Required work :: Retype every line of the records exactly.

....

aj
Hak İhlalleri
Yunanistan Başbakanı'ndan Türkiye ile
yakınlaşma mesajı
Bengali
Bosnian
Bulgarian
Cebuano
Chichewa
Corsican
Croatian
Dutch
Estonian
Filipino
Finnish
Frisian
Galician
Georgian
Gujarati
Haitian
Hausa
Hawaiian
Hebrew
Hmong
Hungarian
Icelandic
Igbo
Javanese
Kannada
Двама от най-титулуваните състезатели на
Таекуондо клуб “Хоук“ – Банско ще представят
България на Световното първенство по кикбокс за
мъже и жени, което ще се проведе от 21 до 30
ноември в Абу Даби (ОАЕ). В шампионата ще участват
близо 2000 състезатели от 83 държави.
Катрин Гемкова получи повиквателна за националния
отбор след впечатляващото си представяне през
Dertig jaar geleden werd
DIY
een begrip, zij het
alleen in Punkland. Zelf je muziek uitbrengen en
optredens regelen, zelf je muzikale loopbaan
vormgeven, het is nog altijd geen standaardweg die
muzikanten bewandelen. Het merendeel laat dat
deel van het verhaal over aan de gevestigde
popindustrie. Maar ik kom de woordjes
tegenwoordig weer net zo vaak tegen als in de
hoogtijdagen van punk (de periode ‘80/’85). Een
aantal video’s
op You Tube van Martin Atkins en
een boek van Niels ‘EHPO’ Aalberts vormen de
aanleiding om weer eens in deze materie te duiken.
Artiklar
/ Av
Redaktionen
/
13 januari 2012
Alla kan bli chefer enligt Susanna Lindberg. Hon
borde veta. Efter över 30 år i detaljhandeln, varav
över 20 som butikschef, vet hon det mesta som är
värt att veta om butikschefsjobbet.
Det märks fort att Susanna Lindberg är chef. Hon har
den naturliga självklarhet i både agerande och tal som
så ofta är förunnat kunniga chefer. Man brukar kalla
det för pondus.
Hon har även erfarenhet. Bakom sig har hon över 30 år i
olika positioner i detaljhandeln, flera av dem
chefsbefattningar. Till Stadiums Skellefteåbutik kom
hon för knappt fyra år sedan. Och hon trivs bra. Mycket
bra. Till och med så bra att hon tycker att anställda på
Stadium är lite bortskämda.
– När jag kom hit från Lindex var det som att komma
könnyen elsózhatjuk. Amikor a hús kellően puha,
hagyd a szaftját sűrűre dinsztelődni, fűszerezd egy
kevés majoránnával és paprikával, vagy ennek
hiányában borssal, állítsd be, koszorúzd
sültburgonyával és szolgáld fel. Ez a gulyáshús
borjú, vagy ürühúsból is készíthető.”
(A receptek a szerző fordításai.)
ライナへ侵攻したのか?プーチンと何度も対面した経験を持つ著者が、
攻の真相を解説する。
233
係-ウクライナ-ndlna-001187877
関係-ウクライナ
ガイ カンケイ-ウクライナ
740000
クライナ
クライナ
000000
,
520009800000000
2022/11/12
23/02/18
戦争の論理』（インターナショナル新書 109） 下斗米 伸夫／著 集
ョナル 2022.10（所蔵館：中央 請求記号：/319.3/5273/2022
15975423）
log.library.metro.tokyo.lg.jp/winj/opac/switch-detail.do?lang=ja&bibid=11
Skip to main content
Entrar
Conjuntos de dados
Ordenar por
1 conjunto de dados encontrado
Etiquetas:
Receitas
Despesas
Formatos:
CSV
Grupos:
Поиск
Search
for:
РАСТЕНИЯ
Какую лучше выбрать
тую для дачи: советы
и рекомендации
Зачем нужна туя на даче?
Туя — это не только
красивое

....

The answer ::
aj
Hak İhlalleri
Yunanistan Başbakanı'ndan Türkiye ile
yakınlaşma mesajı
Bengali
Bosnian
Bulgarian
Cebuano
Chichewa
Corsican
Croatian
Dutch
Estonian
Filipino
Finnish
Frisian
Galician
Georgian
Gujarati
Haitian
Hausa
Hawaiian
Hebrew
Hmong
Hungarian
Icelandic
Igbo
Javanese
Kannada
Двама от най-титулуваните състезатели на
Таекуондо клуб “Хоук“ – Банско ще представят
България на Световното първенство по кикбокс за
мъже и жени, което ще се проведе от 21 до 30
ноември в Абу Даби (ОАЕ). В шампионата ще участват
близо 2000 състезатели от 83 държави.
Катрин Гемкова получи повиквателна за националния
отбор след впечатляващото си представяне през
Dertig jaar geleden werd
DIY
een begrip, zij het
alleen in Punkland. Zelf je muziek uitbrengen en
optredens regelen, zelf je muzikale loopbaan
vormgeven, het is nog altijd geen standaardweg die
muzikanten bewandelen. Het merendeel laat dat
deel van het verhaal over aan de gevestigde
popindustrie. Maar ik kom de woordjes
tegenwoordig weer net zo vaak tegen als in de
hoogtijdagen van punk (de periode ‘80/’85). Een
aantal video’s
op You Tube van Martin Atkins en
een boek van Niels ‘EHPO’ Aalberts vormen de
aanleiding om weer eens in deze materie te duiken.
Artiklar
/ Av
Redaktionen
/
13 januari 2012
Alla kan bli chefer enligt Susanna Lindberg. Hon
borde veta. Efter över 30 år i detaljhandeln, varav
över 20 som butikschef, vet hon det mesta som är
värt att veta om butikschefsjobbet.
Det märks fort att Susanna Lindberg är chef. Hon har
den naturliga självklarhet i både agerande och tal som
så ofta är förunnat kunniga chefer. Man brukar kalla
det för pondus.
Hon har även erfarenhet. Bakom sig har hon över 30 år i
olika positioner i detaljhandeln, flera av dem
chefsbefattningar. Till Stadiums Skellefteåbutik kom
hon för knappt fyra år sedan. Och hon trivs bra. Mycket
bra. Till och med så bra att hon tycker att anställda på
Stadium är lite bortskämda.
– När jag kom hit från Lindex var det som att komma
könnyen elsózhatjuk. Amikor a hús kellően puha,
hagyd a szaftját sűrűre dinsztelődni, fűszerezd egy
kevés majoránnával és paprikával, vagy ennek
hiányában borssal, állítsd be, koszorúzd
sültburgonyával és szolgáld fel. Ez a gulyáshús
borjú, vagy ürühúsból is készíthető.”
(A receptek a szerző fordításai.)
ライナへ侵攻したのか?プーチンと何度も対面した経験を持つ著者が、
攻の真相を解説する。
233
係-ウクライナ-ndlna-001187877
関係-ウクライナ
ガイ カンケイ-ウクライナ
740000
クライナ
クライナ
000000
,
520009800000000
2022/11/12
23/02/18
戦争の論理』（インターナショナル新書 109） 下斗米 伸夫／著 集
ョナル 2022.10（所蔵館：中央 請求記号：/319.3/5273/2022
15975423）
log.library.metro.tokyo.lg.jp/winj/opac/switch-detail.do?lang=ja&bibid=11
Skip to main content
Entrar
Conjuntos de dados
Ordenar por
1 conjunto de dados encontrado
Etiquetas:
Receitas
Despesas
Formatos:
CSV
Grupos:
Поиск
Search
for:
РАСТЕНИЯ
Какую лучше выбрать
тую для дачи: советы
и рекомендации
Зачем нужна туя на даче?
Туя — это не только
красивое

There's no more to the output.